The de Broglie wavelength of an oxygen molecule at 27°C is x × $10^{-12}$ m. The value of x is (take Planck's constant=6.63 × $10^{-34}$ J/s, Boltzmann constant=1.38 × $10^{-23}$ J/K, mass of oxygen molecule = 5.31 × $10^{-26}$ kg)

• A. 24
• B. 20
• C. 26
• D. 30

Hint:

When calculating square roots of powers of 10, ensure the exponent is even ($10^{-48}$) for easier manual calculation.

Answer 1

The Correct Option is C

To calculate the de Broglie wavelength of the oxygen molecule at 27°C, we'll use the de Broglie wavelength formula:

\[\lambda = \frac{h}{p}\]

where:

• \(h = \text{Planck's constant} = 6.63 \times 10^{-34} \, \text{J s}\)
• \(p = \text{momentum of the particle} = mv\)

The velocity \(v\) can be found from the root mean square speed of the gas molecules:

\(v = \sqrt{\frac{3kT}{m}}\)

where:

• \(k = \text{Boltzmann constant} = 1.38 \times 10^{-23} \, \text{J/K}\)
• \(T = \text{Temperature in Kelvin} = (27 + 273) \, \text{K} = 300 \, \text{K}\)
• \(m = \text{mass of oxygen molecule} = 5.31 \times 10^{-26} \, \text{kg}\)

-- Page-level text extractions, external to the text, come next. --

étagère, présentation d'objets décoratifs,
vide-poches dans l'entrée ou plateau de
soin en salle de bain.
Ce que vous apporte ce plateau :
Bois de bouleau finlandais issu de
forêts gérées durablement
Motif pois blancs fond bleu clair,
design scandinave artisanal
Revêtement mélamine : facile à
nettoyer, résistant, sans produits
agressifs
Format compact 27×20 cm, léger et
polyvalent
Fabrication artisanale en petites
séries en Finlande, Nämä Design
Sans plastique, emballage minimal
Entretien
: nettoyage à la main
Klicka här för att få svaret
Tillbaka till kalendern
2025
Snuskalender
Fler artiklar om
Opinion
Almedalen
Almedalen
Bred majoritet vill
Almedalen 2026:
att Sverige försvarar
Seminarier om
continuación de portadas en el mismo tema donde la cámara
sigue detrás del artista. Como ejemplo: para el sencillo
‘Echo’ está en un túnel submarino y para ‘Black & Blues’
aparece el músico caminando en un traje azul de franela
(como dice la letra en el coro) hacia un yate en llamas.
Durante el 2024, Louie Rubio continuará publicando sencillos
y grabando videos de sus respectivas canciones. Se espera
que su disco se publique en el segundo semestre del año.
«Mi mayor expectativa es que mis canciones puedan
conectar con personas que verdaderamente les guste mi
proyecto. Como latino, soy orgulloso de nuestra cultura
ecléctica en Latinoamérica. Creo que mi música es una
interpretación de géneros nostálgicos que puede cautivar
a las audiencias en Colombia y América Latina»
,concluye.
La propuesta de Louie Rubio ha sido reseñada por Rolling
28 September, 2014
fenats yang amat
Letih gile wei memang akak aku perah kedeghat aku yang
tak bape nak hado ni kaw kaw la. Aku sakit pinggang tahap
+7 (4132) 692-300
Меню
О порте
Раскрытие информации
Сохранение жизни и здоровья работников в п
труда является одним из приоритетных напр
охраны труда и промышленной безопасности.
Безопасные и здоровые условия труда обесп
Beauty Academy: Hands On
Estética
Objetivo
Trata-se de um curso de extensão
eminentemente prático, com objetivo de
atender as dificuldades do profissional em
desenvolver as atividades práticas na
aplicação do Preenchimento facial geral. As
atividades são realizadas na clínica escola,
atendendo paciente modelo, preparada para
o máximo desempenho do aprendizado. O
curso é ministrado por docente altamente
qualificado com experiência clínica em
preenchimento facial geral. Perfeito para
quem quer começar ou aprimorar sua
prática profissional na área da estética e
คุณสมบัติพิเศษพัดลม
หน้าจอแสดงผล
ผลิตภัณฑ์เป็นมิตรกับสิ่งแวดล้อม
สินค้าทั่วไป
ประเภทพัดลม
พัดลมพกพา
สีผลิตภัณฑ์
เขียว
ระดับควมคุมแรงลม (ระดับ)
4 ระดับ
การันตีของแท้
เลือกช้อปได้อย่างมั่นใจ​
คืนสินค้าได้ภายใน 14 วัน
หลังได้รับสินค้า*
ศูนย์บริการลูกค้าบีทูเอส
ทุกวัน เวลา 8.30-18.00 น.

Substitute the values to find \(v\):

\(v = \sqrt{\frac{3 \times 1.38 \times 10^{-23} \times 300}{5.31 \times 10^{-26}}}\)

Calculating the above expression:

\(v = \sqrt{\frac{1.242 \times 10^{-20}}{5.31 \times 10^{-26}}} = \sqrt{2.34 \times 10^{5}} = 484.35 \, \text{m/s}\)

Now we can calculate the momentum:

\(p = mv = 5.31 \times 10^{-26} \times 484.35 = 2.573 \times 10^{-23} \, \text{kg m/s}\)

Finally, use the de Broglie equation to find \(\lambda\):

\(\lambda = \frac{6.63 \times 10^{-34}}{2.573 \times 10^{-23}} = 2.58 \times 10^{-11} \, \text{m}\)

Convert this wavelength into the given form:

\(2.58 \times 10^{-11} \, \text{m} = 25.8 \times 10^{-12} \, \text{m}\)

Thus, the value of \(x\) is approximately 26. Therefore, the correct answer is 26.